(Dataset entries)
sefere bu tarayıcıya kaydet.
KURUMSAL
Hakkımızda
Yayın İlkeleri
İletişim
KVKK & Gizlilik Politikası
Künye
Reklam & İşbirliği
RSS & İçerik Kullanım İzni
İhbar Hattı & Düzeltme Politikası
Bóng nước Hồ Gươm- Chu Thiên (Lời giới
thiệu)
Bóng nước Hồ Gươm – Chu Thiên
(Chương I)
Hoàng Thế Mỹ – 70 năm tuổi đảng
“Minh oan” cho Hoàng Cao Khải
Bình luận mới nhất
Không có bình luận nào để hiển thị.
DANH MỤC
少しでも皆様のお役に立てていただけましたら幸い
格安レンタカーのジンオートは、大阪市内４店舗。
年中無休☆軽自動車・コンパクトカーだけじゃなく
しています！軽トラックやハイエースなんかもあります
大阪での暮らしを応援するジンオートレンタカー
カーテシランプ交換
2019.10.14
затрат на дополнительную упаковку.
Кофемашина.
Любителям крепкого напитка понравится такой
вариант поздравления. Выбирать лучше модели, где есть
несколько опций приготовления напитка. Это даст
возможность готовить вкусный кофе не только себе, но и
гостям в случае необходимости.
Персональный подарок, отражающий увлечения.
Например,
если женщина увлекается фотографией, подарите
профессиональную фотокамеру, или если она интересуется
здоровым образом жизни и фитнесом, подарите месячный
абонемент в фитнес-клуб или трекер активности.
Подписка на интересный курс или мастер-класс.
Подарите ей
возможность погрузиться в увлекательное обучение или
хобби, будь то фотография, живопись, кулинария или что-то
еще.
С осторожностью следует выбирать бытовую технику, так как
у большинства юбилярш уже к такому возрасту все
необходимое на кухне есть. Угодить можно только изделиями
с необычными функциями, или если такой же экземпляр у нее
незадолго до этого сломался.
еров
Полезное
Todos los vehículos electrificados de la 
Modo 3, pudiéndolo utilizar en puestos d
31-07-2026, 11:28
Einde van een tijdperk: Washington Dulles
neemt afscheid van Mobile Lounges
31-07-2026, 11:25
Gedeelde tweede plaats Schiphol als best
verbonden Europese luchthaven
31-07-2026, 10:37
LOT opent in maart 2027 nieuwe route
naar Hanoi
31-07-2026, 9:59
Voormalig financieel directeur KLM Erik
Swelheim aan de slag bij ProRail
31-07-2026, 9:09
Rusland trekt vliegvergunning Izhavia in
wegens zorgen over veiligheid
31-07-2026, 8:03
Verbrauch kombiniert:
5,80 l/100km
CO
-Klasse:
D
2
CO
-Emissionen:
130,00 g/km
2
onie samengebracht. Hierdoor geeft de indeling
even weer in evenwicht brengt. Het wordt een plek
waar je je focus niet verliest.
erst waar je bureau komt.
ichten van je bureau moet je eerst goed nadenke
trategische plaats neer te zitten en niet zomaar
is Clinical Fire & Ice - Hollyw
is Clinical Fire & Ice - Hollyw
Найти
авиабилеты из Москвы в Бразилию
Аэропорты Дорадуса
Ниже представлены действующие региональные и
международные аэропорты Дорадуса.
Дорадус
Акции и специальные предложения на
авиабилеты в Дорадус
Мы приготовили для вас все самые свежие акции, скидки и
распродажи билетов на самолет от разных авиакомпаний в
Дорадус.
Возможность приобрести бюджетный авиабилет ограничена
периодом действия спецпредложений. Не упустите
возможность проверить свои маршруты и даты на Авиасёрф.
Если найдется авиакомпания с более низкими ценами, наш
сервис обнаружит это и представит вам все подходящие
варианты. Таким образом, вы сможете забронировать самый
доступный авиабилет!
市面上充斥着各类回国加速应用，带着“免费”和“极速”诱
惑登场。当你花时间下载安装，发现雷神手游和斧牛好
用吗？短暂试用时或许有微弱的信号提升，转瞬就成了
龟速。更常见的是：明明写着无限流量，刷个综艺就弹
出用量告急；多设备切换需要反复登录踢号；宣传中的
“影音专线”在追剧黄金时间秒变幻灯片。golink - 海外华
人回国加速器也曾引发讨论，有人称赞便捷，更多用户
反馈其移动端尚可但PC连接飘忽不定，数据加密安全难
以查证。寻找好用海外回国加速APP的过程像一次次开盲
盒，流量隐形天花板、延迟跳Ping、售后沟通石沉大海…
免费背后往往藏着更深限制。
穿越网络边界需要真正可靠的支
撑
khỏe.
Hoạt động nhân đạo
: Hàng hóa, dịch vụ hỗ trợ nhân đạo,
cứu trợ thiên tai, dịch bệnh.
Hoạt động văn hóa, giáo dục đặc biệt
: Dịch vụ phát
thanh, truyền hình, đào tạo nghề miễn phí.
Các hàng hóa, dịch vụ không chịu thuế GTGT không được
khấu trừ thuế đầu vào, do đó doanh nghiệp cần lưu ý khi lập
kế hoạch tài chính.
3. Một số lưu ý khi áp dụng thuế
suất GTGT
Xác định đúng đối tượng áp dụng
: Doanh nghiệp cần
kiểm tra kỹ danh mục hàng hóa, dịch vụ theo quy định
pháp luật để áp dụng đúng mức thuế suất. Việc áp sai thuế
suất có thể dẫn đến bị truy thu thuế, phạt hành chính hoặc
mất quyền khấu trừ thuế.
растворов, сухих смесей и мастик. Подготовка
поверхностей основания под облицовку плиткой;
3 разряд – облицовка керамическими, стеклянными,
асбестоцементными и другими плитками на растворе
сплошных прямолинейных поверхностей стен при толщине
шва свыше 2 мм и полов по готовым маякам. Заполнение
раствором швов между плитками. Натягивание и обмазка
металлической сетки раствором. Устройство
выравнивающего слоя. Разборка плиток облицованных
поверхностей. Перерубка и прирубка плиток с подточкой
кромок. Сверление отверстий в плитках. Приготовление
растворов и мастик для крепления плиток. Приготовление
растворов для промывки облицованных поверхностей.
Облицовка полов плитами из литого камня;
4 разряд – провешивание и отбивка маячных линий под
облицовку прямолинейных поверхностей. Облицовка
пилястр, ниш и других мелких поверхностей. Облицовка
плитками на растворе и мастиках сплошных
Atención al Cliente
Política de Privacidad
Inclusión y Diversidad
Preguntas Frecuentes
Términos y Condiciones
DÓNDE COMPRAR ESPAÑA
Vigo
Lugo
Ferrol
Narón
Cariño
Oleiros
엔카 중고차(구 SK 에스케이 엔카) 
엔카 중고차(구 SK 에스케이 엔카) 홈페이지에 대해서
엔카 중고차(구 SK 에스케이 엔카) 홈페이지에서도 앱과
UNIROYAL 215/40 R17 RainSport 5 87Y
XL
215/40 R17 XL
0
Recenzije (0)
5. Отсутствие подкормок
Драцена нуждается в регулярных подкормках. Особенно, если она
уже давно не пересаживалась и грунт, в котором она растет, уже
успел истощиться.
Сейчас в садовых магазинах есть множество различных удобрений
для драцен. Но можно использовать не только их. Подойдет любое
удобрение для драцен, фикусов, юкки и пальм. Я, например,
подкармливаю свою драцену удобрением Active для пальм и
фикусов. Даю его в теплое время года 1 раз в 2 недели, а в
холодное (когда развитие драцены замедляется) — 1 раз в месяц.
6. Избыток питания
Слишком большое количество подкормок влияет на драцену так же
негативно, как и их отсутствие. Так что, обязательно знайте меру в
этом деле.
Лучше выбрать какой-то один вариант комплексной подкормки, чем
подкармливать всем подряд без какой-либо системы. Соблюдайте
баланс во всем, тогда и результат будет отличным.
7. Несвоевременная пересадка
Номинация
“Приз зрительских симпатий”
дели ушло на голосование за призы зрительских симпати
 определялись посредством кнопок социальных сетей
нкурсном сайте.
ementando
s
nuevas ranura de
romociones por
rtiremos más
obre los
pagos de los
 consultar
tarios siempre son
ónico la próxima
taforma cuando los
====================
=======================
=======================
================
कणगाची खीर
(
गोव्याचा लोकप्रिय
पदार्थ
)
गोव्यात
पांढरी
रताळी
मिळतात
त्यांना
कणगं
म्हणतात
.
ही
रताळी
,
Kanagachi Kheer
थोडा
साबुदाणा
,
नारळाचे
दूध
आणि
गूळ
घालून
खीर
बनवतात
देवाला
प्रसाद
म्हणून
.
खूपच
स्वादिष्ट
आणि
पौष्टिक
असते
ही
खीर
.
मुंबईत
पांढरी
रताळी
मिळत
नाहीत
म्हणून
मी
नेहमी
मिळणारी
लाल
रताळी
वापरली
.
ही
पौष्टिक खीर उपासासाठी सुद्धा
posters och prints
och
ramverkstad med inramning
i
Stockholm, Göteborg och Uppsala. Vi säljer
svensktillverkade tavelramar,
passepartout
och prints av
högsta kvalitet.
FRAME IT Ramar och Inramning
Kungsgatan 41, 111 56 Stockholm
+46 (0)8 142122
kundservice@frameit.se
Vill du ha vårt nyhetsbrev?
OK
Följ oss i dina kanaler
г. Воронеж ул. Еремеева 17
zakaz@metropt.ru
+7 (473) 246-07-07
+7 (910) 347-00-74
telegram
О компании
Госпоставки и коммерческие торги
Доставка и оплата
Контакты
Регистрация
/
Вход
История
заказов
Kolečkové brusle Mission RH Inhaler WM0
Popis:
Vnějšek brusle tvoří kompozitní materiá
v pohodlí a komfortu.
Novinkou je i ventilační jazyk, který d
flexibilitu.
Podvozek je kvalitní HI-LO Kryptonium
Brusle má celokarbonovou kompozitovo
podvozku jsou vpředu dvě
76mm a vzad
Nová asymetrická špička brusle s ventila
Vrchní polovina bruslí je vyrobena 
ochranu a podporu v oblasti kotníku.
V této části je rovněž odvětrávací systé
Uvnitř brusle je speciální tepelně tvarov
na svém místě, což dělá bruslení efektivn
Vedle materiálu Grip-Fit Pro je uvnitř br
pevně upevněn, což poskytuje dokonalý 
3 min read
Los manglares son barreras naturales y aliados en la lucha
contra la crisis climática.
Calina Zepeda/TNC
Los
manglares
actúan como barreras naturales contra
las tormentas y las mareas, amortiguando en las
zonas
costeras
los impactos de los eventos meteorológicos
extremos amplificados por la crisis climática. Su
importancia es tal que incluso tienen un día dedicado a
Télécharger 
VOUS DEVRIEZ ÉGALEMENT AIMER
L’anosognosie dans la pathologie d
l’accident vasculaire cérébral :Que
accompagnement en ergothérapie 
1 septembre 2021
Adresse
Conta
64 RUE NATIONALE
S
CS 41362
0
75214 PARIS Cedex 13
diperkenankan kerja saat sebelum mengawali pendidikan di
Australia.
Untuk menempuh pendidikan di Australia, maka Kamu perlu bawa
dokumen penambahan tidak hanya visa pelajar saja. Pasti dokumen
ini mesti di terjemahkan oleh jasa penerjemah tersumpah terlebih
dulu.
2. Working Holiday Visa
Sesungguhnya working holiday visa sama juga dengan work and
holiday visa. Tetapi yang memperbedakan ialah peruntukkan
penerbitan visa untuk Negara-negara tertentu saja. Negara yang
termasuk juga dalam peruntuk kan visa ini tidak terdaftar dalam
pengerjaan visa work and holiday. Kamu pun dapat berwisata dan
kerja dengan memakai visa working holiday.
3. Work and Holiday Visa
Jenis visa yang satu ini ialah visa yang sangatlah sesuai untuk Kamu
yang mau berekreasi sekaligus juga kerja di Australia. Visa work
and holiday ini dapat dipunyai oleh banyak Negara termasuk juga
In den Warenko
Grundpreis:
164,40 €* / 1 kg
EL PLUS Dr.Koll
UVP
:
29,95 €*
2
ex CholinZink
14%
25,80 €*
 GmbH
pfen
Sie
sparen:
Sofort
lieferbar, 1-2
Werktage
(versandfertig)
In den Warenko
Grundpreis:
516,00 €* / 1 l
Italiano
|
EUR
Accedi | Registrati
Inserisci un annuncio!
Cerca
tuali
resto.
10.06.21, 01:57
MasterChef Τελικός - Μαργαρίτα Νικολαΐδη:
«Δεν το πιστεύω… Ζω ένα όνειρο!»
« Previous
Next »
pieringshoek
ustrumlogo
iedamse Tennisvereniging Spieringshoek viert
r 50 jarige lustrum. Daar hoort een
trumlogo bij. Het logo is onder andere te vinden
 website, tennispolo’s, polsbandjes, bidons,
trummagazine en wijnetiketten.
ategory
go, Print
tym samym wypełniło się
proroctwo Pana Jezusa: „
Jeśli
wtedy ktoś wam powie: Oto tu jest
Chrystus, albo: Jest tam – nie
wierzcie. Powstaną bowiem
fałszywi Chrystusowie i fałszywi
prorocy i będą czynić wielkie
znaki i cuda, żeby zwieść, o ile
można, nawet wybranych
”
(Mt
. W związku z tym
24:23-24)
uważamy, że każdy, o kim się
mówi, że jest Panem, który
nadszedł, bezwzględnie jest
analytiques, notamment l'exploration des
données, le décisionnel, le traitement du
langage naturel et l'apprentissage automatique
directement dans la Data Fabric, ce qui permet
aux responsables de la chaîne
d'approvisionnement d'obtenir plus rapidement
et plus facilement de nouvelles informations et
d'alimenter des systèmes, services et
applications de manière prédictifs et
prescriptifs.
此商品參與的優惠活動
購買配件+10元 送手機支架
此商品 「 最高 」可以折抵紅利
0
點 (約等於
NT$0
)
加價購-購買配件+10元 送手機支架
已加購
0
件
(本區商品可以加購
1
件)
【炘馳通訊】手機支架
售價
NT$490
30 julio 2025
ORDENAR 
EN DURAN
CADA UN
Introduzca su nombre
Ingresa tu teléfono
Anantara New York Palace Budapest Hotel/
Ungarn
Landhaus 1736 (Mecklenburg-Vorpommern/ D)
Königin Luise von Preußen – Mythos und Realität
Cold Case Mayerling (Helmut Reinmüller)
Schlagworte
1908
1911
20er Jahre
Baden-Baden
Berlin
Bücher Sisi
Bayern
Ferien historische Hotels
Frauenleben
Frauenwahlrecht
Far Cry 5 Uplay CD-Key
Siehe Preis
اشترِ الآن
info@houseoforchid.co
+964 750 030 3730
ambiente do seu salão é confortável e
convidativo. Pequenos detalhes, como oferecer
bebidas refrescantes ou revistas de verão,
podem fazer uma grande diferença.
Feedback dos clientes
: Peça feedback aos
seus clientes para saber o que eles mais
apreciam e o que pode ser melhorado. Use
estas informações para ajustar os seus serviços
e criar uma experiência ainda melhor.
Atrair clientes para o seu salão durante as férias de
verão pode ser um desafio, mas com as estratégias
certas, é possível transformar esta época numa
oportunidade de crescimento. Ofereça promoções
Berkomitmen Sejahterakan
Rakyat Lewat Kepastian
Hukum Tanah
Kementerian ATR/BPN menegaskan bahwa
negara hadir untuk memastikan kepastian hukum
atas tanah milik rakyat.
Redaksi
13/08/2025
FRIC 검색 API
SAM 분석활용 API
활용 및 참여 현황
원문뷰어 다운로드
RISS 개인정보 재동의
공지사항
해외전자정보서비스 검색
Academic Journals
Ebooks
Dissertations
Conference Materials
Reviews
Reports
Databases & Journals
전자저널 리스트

WHAT YOU ARE ASKED TO DO:
Each line in the entries above, starting at the line with "Ferien historische Hotels" and ending at the line with "seus clientes para saber o que eles mais", is to be printed exactly, and only those lines.

WRITTEN ANSWER:
Ferien historische Hotels
Frauenleben
Frauenwahlrecht
Far Cry 5 Uplay CD-Key
Siehe Preis
اشترِ الآن
info@houseoforchid.co
+964 750 030 3730
ambiente do seu salão é confortável e
convidativo. Pequenos detalhes, como oferecer
bebidas refrescantes ou revistas de verão,
podem fazer uma grande diferença.
Feedback dos clientes
: Peça feedback aos
seus clientes para saber o que eles mais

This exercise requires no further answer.